VCSA file-based backup troubleshooting
In this short blog I will try to describe how to troubleshoot a VCSA-backup issue with the aim to understand the inner working of the VCSA BackupManager.
While KB316609 describes most common VCSA backup issues, my customer encountered one that was not to be found on this list.

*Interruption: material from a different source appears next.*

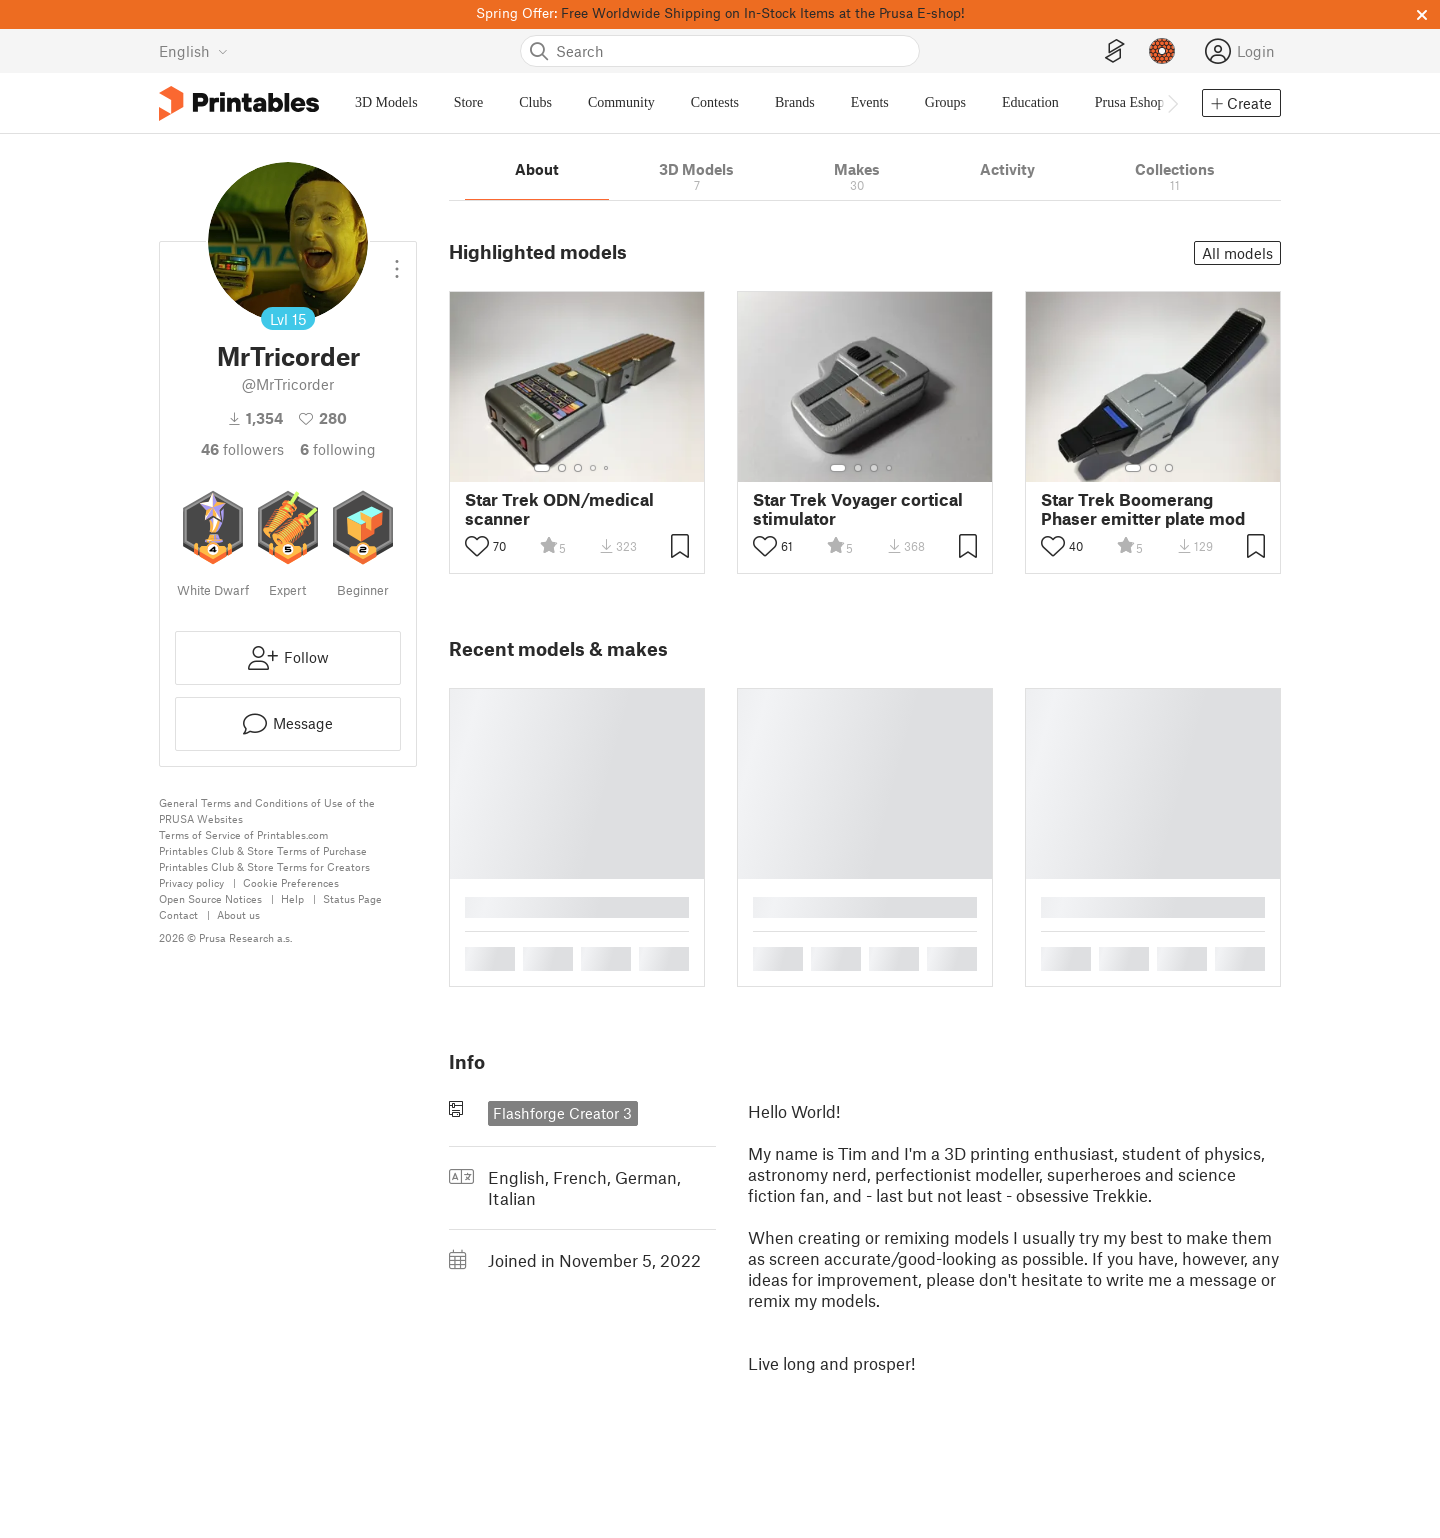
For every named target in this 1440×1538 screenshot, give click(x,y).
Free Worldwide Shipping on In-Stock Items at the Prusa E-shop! (763, 12)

Instead they observed the following three behaviors:
No update on Data…
No progress on Status (resulting in error)
And third, no updates whatsoever in /var/log/vmware/applmgmt/backup.log
Knowing VCSA-backup works based on several scripts, as seen below, I decided to use a ps-one-liner to understand what script/process is failing.
../backup_restore/py/vmware/appliance/backup_restore/BackupManager.py
../backup_restore/py/vmware/appliance/backup_restore/plugins/../util/Calculate.py
../backup_restore/scripts/local_storage_io.py
../backup_restore/py/vmware/appliance/backup_restore/components/VCDB.py
../backup_restore/py/vmware/appliance/backup_restore/util/Proc.py
../backup_restore/py/vmware/appliance/backup_restore/util/Net.py
Now, on a working VCSA, we can monitor execution of scripts with the following one-liner # watch -d 'ps -ef | tail -25'
. As soon as we open the Backup-Now dialog we notice the following few processes popping up:
/usr/lib/applmgmt/backup_restore/py/vmware/appliance/backup_restore/BackupManager.py --size seat
/usr/lib/applmgmt/backup_restore/py/vmware/appliance/backup_restore/BackupManager.py --size common
/etc/vmware/backup/component-scripts/imagebuilder/backup_restore.py --size
/opt/vmware/vpostgres/current/bin/pg_dump -U postgres -d VCDB -p 5432 -F custom --compress 0 --schema-only
As it seems, the results for the Data fields in the dialog are coming from the first two scripts. This is the moment to test them directly on the cmd-line and recognize the reason for the backup to fail!
# /usr/bin/python /usr/lib/applmgmt/backup_restore/py/vmware/appliance/backup_restore/BackupManager.py --size seat
File "/usr/lib/applmgmt/backup_restore/py/vmware/appliance/backup_restore/BackupManager.py", line 185
netAddrFamily = 'ipv4'
^
IndentationError: unexpected indent
With the above result we have found the root-cause for the backup to fail. After discussion with the customer they explained to have put an internal workaround [iKB381922] in place to mitigate a PNID resolving-issue. After double-checking the code in BackupManager.py we found the indentation error and saved the fixed version. Running the same cmd-lines results in expected output (130/248):
# /usr/bin/python /usr/lib/applmgmt/backup_restore/py/vmware/appliance/backup_restore/BackupManager.py --size seat
130
# /usr/bin/python /usr/lib/applmgmt/backup_restore/py/vmware/appliance/backup_restore/BackupManager.py --size common
248
The Backup Now dialog also shows the progress-icon resulting in the same number(s):
Sub-sequential backups will now succeed. Enjoy!